Most consequential was the Catholic shift toward Trump, from 52% in 2020 to 58%. In recent elections, the Catholic vote was kept in rough balance between increasingly Republican whites and staunchly Democratic Latinos. This election’s overwhelming shift of Latino men in favor of Trump and modest shift of Latino women away from the Democrats clearly destroyed that balance.

Apart from religious demographics, we can ask how religious values fared. The answers depend, of course, on what values are deemed to be religious.
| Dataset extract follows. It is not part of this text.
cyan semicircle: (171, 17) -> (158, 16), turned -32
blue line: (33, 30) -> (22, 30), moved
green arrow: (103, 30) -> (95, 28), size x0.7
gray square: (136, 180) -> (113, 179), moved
If opposition to abortion is a religious value, then that one didn’t fare well. In seven states, including red Missouri and Montana and purple Arizona and Nevada, referendums guaranteeing a state constitutional right to abortion passed, mostly by overwhelming margins. To be sure, for the first time since the Dobbs decision overturning Roe v. Wade, such referendums were voted down — in Nebraska, Florida and South Dakota. But in Florida, which requires 60% of the vote for passage, fully 57% voted in favor. 
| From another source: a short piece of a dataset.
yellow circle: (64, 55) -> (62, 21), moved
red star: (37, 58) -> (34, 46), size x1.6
If welcoming the stranger is a religious value, then that one didn’t fare well either — at least if you consider it violated by a policy of returning most undocumented immigrants to their country of origin. Eight-seven percent of Trump voters said they support that policy.

If you see increasing benefits for workers as a religious value, then there’s positive news from Alaska, which raised the minimum wage and required employers to provide sick leave; from Arizona, which declined to reduce the minimum wage for tipped workers; from Massachusetts, which increased the minimum wage for tipped workers; and from Missouri, which increased the minimum wage and required employers to pay sick leave.

If you see it as a religious value not to get high, then there’s positive news from Florida, North Dakota and South Dakota, all of which declined to legalize recreational marijuana.

But there’s bad news for those who see seeking common ground as a religious value. In Alaska, where political compromise gained a substantial foothold in the state Legislature since ranked choice voting was established two years ago, newfound GOP opposition may have persuaded voters to do away with it (the result is still too close to call). And in Arizona, Nevada, Oregon, South Dakota and probably in Colorado, ranked choice went down to defeat.

It did, however, prevail in the District of Columbia. Praise the Lord, and make it a state.


Finally, there’s the religious value of having a moral person leading your country. This time around in America, not so much.